Colliers Capital Markets (CCM): Why are corporate owners/occupiers now looking at their real estate holdings?

Ron Zappile (RZ): The price of debt is the obvious answer. We have one client whose entire growth strategy lies in developing new technology, and building that capacity is taking up more than the lion’s share of available funds. Plus, the client still has another portion of the portfolio to maintain. Excess real estate holdings as an alternative capital source are a potential answer. Owners/occupiers have always looked to identify inefficiencies and eliminate them. The difference this time is that COVID has put a shocking spotlight on the problem.

Colliers Insight
Ron Zappile
“Owners/occupiers have always looked to identify inefficiencies and eliminate them. The difference this time is that COVID has put a shocking spotlight on the problem.”

Connor Faught (CF): Corporate owners/occupiers are ensuring their portfolios are optimized and have been cutting costs across their businesses. Looking at opportunities to dispose of surplus properties, both buildings and land, has been a key focus in cost-cutting and capital raising. Based on the debt markets, some companies see that the value of their real estate can generate more capital than their core business today. Also, along those lines, if you go to raise bonds today, you often have to do that in larger tranches than a typical disposal or sale-leaseback value would be. In some cases, real estate has more flexibility than historically capital-raising areas. Evaluating these scenarios for our corporate clients has been vital in understanding the options for raising capital through their real estate portfolios.

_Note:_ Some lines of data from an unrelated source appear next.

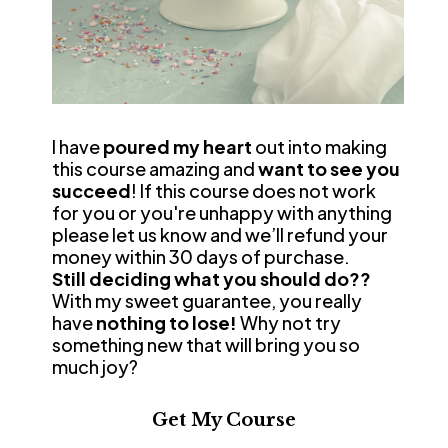
I have 
poured my heart
 out into making 
this course amazing and 
want to see you 
succeed
! If this course does not work 
for you or you're unhappy with anything 
please let us know and we’ll refund your 
money within 30 days of purchase.
Still deciding what you should do??
With my sweet guarantee, you really 
have 
nothing to lose! 
Why not try 
something new that will bring you so 
much joy?
Get My Course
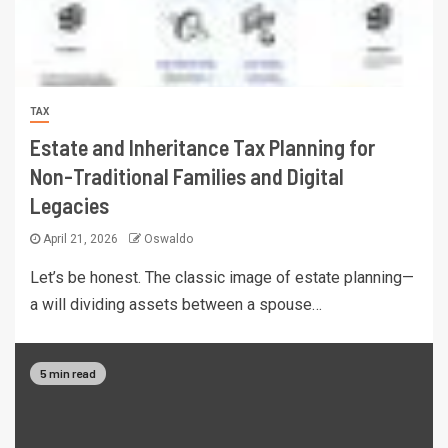
TAX
Estate and Inheritance Tax Planning for
Non-Traditional Families and Digital
Legacies
April 21, 2026
Oswaldo
Let’s be honest. The classic image of estate planning—
a will dividing assets between a spouse…
5 min read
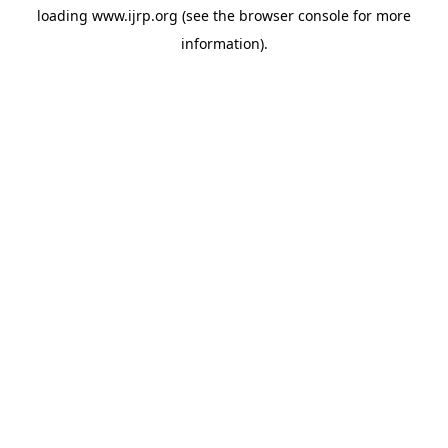
loading
www.ijrp.org
(see the
browser console
for more
information).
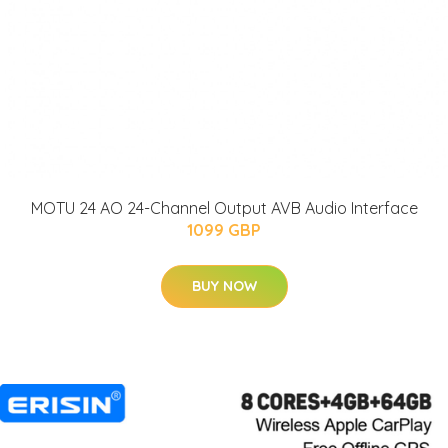
MOTU 24 AO 24-Channel Output AVB Audio Interface
1099 GBP
BUY NOW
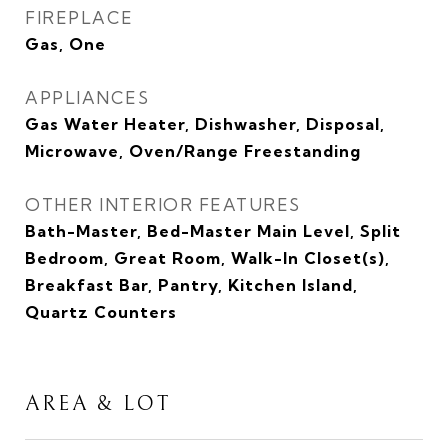
FIREPLACE
Gas, One
APPLIANCES
Gas Water Heater, Dishwasher, Disposal,
Microwave, Oven/Range Freestanding
OTHER INTERIOR FEATURES
Bath-Master, Bed-Master Main Level, Split
Bedroom, Great Room, Walk-In Closet(s),
Breakfast Bar, Pantry, Kitchen Island,
Quartz Counters
AREA & LOT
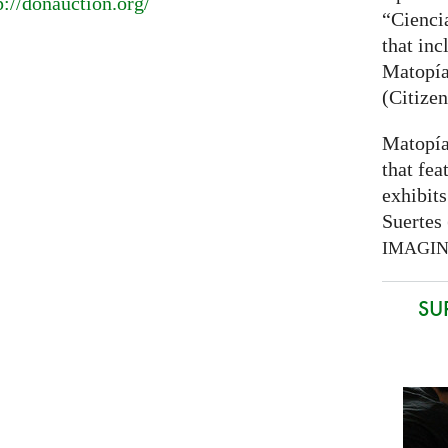
p://donauction.org/
“Cienci
that inc
Matopía
(Citizen
Matopía
that fea
exhibits
Suertes 
IMAGI
SU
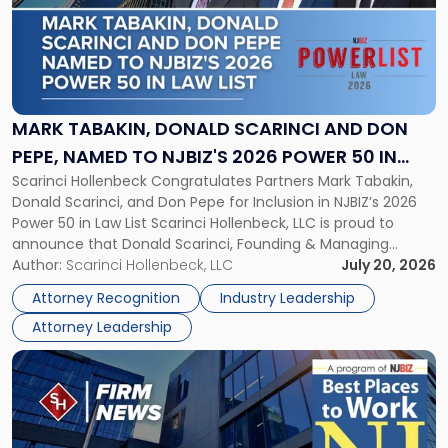
-
"Mark
Tabakin,
Donald
Scarinci
and
MARK TABAKIN, DONALD SCARINCI AND DON
Don
PEPE, NAMED TO NJBIZ'S 2026 POWER 50 IN
Pepe,
Scarinci Hollenbeck Congratulates Partners Mark Tabakin,
LAW LIST
Named
Donald Scarinci, and Don Pepe for Inclusion in NJBIZ’s 2026
to
Power 50 in Law List Scarinci Hollenbeck, LLC is proud to
NJBIZ's
announce that Donald Scarinci, Founding & Managing
2026
Partner, Donald M. Pepe, Partner of the firm’s Commercial
Author:
Scarinci Hollenbeck, LLC
July 20, 2026
Power
Real Estate Department, and Mark A. Tabakin, Partner in the
50
Attorney Recognition
Industry Leadership
firm’s Public […]
in
Attorney Leadership
Law
List"
Link
to
post
with
title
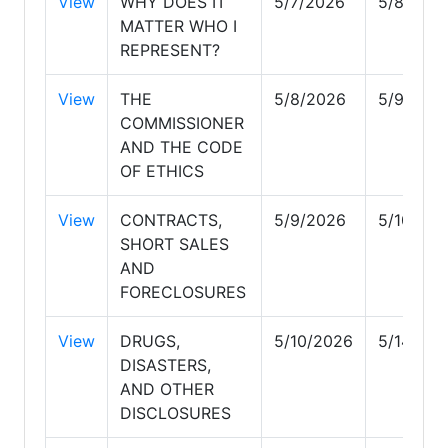
View
WHY DOES IT
5/7/2026
5/8/202
MATTER WHO I
REPRESENT?
View
THE
5/8/2026
5/9/202
COMMISSIONER
AND THE CODE
OF ETHICS
View
CONTRACTS,
5/9/2026
5/10/20
SHORT SALES
AND
FORECLOSURES
View
DRUGS,
5/10/2026
5/14/20
DISASTERS,
AND OTHER
DISCLOSURES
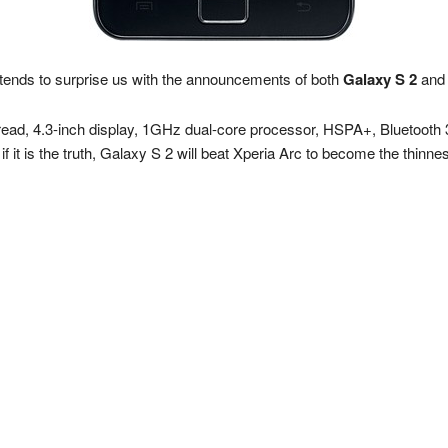
ends to surprise us with the announcements of both
Galaxy S 2
an
read, 4.3-inch display, 1GHz dual-core processor, HSPA+, Bluetooth 3.
 it is the truth, Galaxy S 2 will beat Xperia Arc to become the thinn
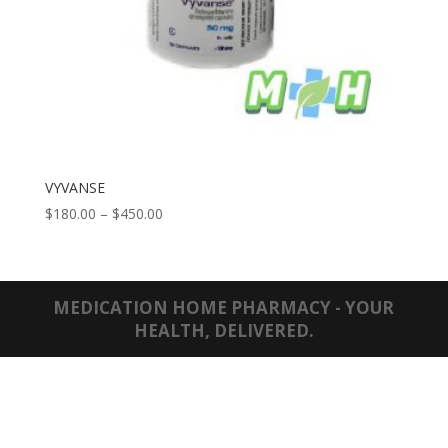
VYVANSE
Price
$
180.00
–
$
450.00
range:
$180.00
through
$450.00
MEDICATION HOME PHARMACY - YOUR
HEALTH, DELIVERED.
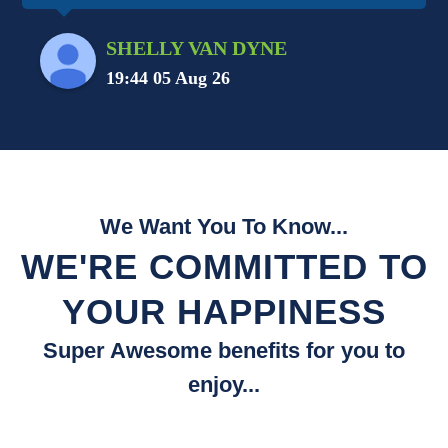
SHELLY VAN DYNE
19:44 05 Aug 26
We Want You To Know...
WE'RE COMMITTED TO
YOUR HAPPINESS
Super Awesome benefits for you to
enjoy...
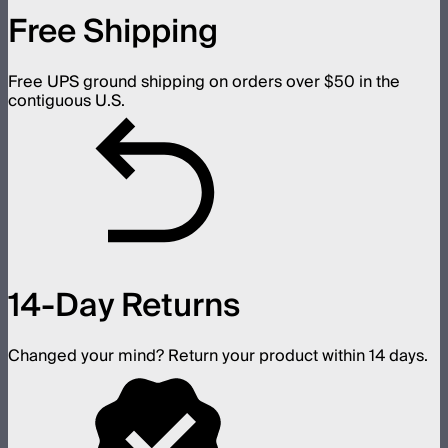
Free Shipping
Free UPS ground shipping on orders over $50 in the
contiguous U.S.
14-Day Returns
Changed your mind? Return your product within 14 days.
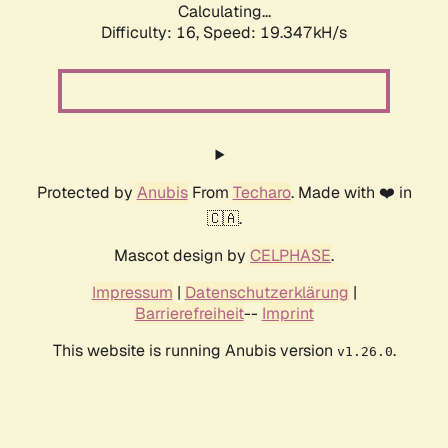
Calculating...
Difficulty: 16,
Speed: 19.347kH/s
Protected by
Anubis
From
Techaro
. Made with ❤️ in
🇨🇦.
Mascot design by
CELPHASE
.
Impressum
|
Datenschutzerklärung
|
Barrierefreiheit
--
Imprint
This website is running Anubis version
.
v1.26.0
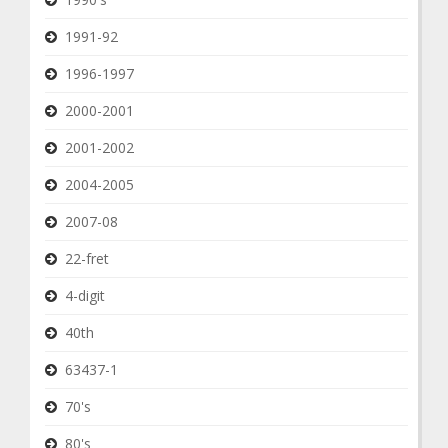
1991-92
1996-1997
2000-2001
2001-2002
2004-2005
2007-08
22-fret
4-digit
40th
63437-1
70's
80's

CCM: Is this different than past cycles, outside of COVID’s impact?

CF: The focus on utilization and surplus is greater today than previously seen. The difference in this cycle is the emergence of utilization data where opportunities can easily be identified and actioned. For example, a lot of our clients are seeing vacancies in their HQs or campuses. As a result, they are looking to shrink their footprint but also take some of the money raised from sales or sale-leasebacks and upgrade the remaining space to enhance the environment and assist in employee recruitment and retention.

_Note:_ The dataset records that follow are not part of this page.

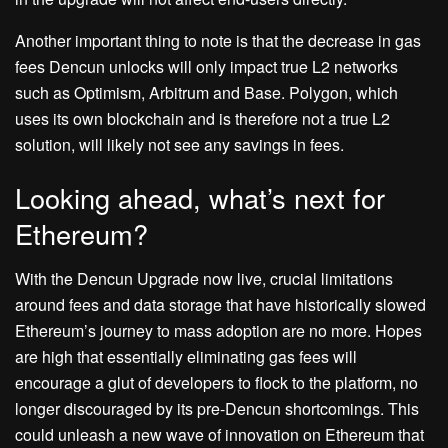
Another important thing to note is that the decrease in gas
fees Dencun unlocks will only impact true L2 networks
such as Optimism, Arbitrum and Base. Polygon, which
uses its own blockchain and is therefore not a true L2
solution, will likely not see any savings in fees.
Looking ahead, what’s next for
Ethereum?
With the Dencun Upgrade now live, crucial limitations
around fees and data storage that have historically slowed
Ethereum’s journey to mass adoption are no more. Hopes
are high that essentially eliminating gas fees will
encourage a glut of developers to flock to the platform, no
longer discouraged by its pre-Dencun shortcomings. This
could unleash a new wave of innovation on Ethereum that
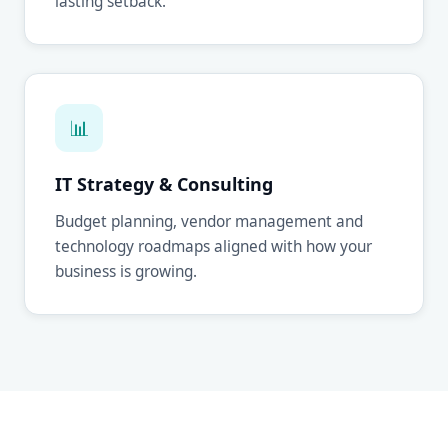
lasting setback.
📊
IT Strategy & Consulting
Budget planning, vendor management and
technology roadmaps aligned with how your
business is growing.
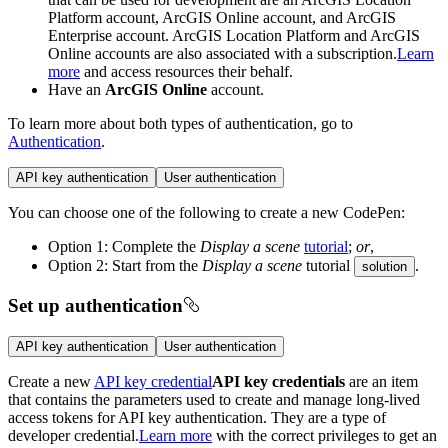
Platform account, ArcGIS Online account, and ArcGIS
Enterprise account. ArcGIS Location Platform and ArcGIS
Online accounts are also associated with a subscription.
Learn
more
and access resources their behalf.
Have an
ArcGIS Online
account.
To learn more about both types of authentication, go to
Authentication
.
API key authentication
User authentication
You can choose one of the following to create a new CodePen:
Option 1: Complete the
Display a scene
tutorial
;
or
,
Option 2: Start from the
Display a scene
tutorial
.
solution
Set up authentication
API key authentication
User authentication
Create a new
API key credential
API key credentials
are an item
that contains the parameters used to create and manage long-lived
access tokens for API key authentication. They are a type of
developer credential.
Learn more
with the correct privileges to get an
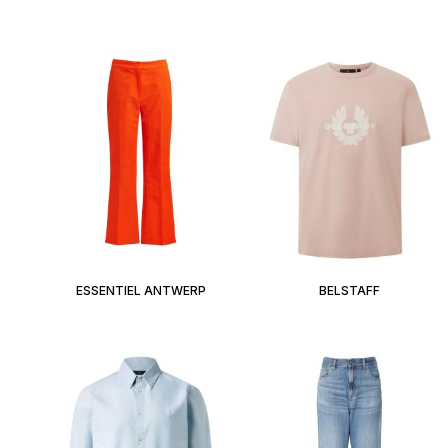
ESSENTIEL ANTWERP
BELSTAFF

“As a result, they are looking to shrink their footprint but also take some of the money raised from sales or sale-leasebacks and upgrade the remaining space to enhance the environment and assist in employee recruitment and retention.”

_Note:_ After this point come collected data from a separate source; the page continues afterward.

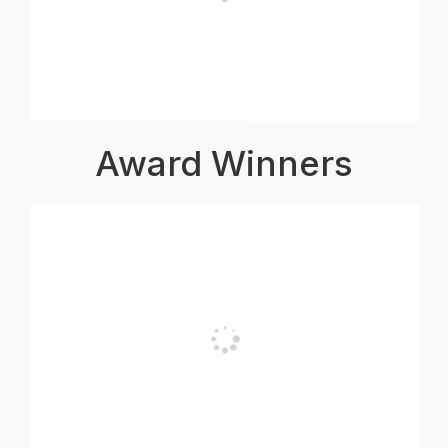
Award Winners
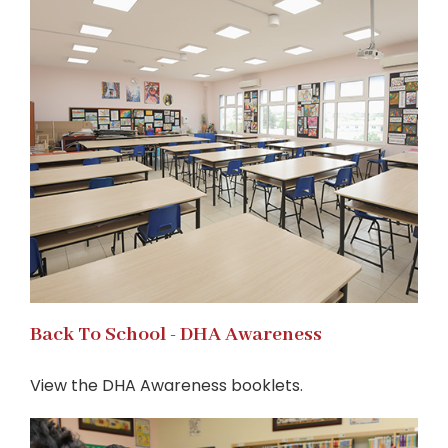
Back To School - DHA Awareness
View the DHA Awareness booklets.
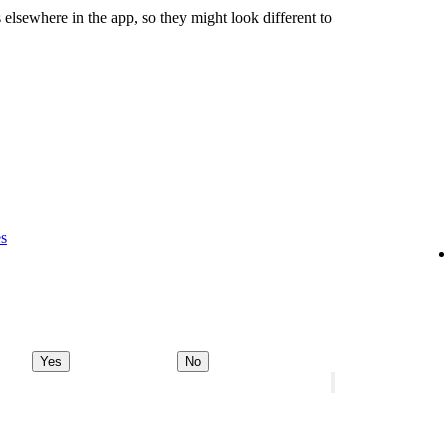
 elsewhere in the app, so they might look different to
es
Yes
No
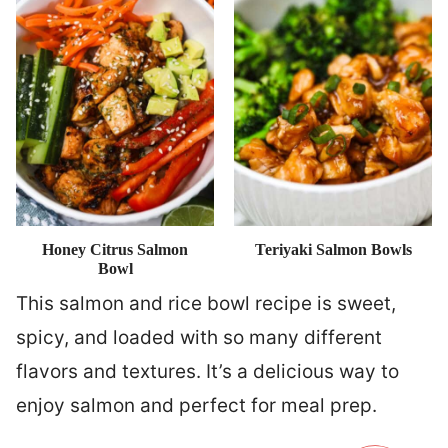
Honey Citrus Salmon
Teriyaki Salmon Bowls
Bowl
This salmon and rice bowl recipe is sweet,
spicy, and loaded with so many different
flavors and textures. It’s a delicious way to
enjoy salmon and perfect for meal prep.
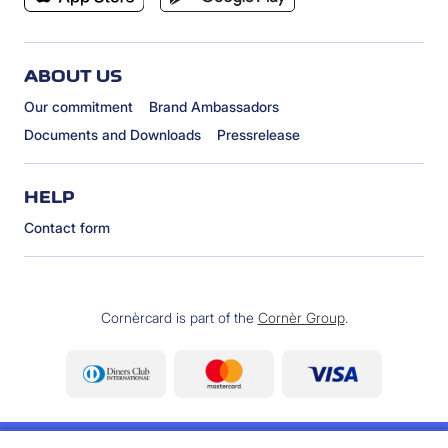
ABOUT US
Our commitment
Brand Ambassadors
Documents and Downloads
Pressrelease
HELP
Contact form
Cornèrcard is part of the
Cornèr Group
.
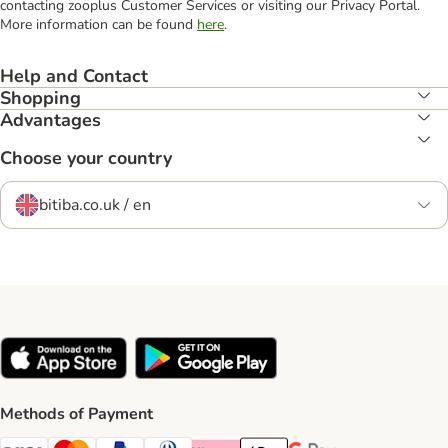
contacting zooplus Customer Services or visiting our Privacy Portal.
More information can be found
here
.
Help and Contact
Shopping
Advantages
Choose your country
bitiba.co.uk / en
Methods of Payment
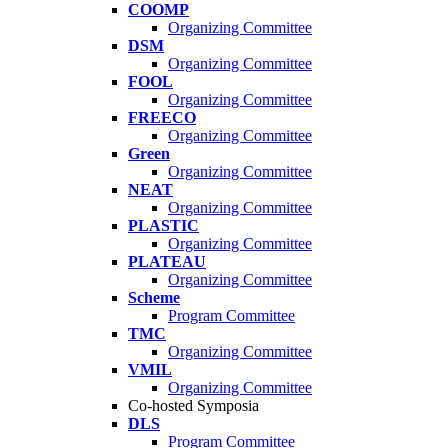
COOMP
Organizing Committee
DSM
Organizing Committee
FOOL
Organizing Committee
FREECO
Organizing Committee
Green
Organizing Committee
NEAT
Organizing Committee
PLASTIC
Organizing Committee
PLATEAU
Organizing Committee
Scheme
Program Committee
TMC
Organizing Committee
VMIL
Organizing Committee
Co-hosted Symposia
DLS
Program Committee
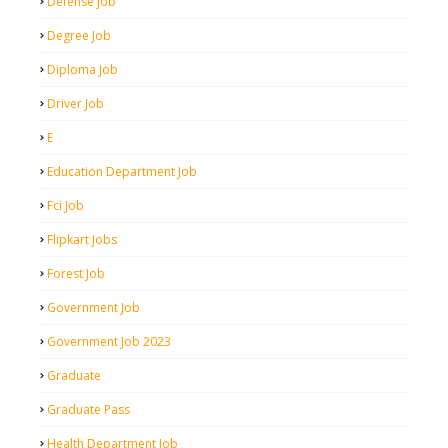
Defense Job
Degree Job
Diploma Job
Driver Job
E
Education Department Job
Fci Job
Flipkart Jobs
Forest Job
Government Job
Government Job 2023
Graduate
Graduate Pass
Health Department Job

CCM: How flexible are owners/occupiers with their sale-leaseback structures?

CF: A company’s long-term planning goals and capital needs will be a driving force. For example, do they need to control a site, and are they confident in their exit strategies after completing the lease term? After answering these questions, it’s a matter of whether the term the buyer needs aligns with the long-term real estate plan and capital desired from the corporate occupier. There is always an answer out there with creativity.

CCM: Do public and private corporations look at their real estate holdings in different ways?

RZ: Classic economics answer: It depends. Public corporations have public disclosure requirements and are reluctant to take write-downs even though it may be the “right” thing to do, among other reasons. In addition, decisions are more drawn out due to stakeholder engagement. Private corporations have much more flexibility and are nimbler because they have less internal bureaucracy to manage. While they should take place 2-3 years in advance, annual capital funding planning exercises are more “baked in” for publics than for privates.

“Private corporations have much more flexibility and are nimbler because they have less internal bureaucracy to manage.”